Please understand that none of this is intended to be a denial of the divinity of Jesus or that he was an incarnation of the Logos or Second Person of the Trinity.  It is instead offered as an opportunity to rethink what such words and ideas mean, to meditate upon the mystery of how Jesus could be divine, the Light and Word of God, and also thoroughly human.  For many of us, these considerations naturally connect with considering our own natures, and in that context let’s review two more passages in addition to one previously listed:

In the beginning was the Word, and the Word was with God, and the Word was God. He was with God in the beginning.  Through him all things were made; without him nothing was made that has been made.  In him was life, and that life was the light of all mankind. (John 1:1-4)

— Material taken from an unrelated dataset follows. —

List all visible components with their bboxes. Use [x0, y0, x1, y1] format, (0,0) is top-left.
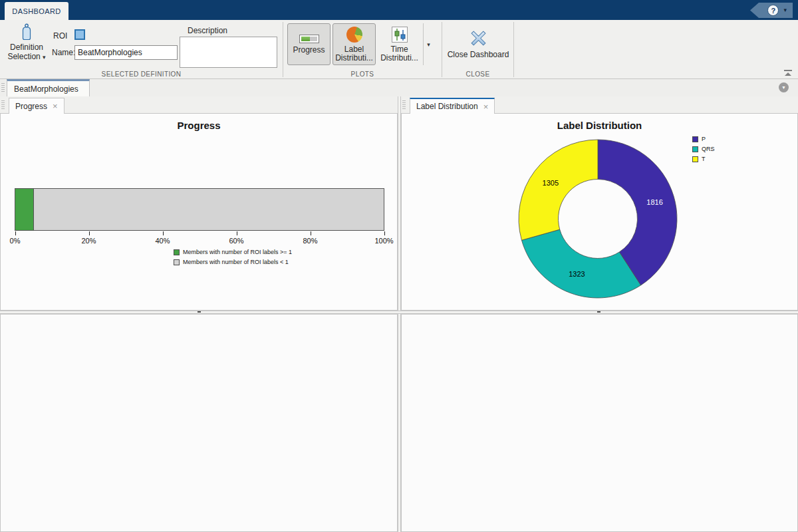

“Is it not written in your Law, ‘I have said you are “gods”’? If he called them ‘gods,’ to whom the word of God came —and Scripture cannot be set aside— what about the one whom the Father set apart as his very own and sent into the world? Why then do you accuse me of blasphemy because I said, ‘I am God’s Son’? Do not believe me unless I do the works of my Father. But if I do them, even though you do not believe me, believe the works, that you may know and understand that the Father is in me, and I in the Father.” (John 10:30-38)

“Very truly I tell you, whoever believes in me will do the works I have been doing, and they will do even greater things than these, because I am going to the Father.” (John 14:12)

Maybe it’s enough to trust God and just sit quietly with all of this, letting Christ speak to each of us, and the Holy Spirit move each of us, as they will.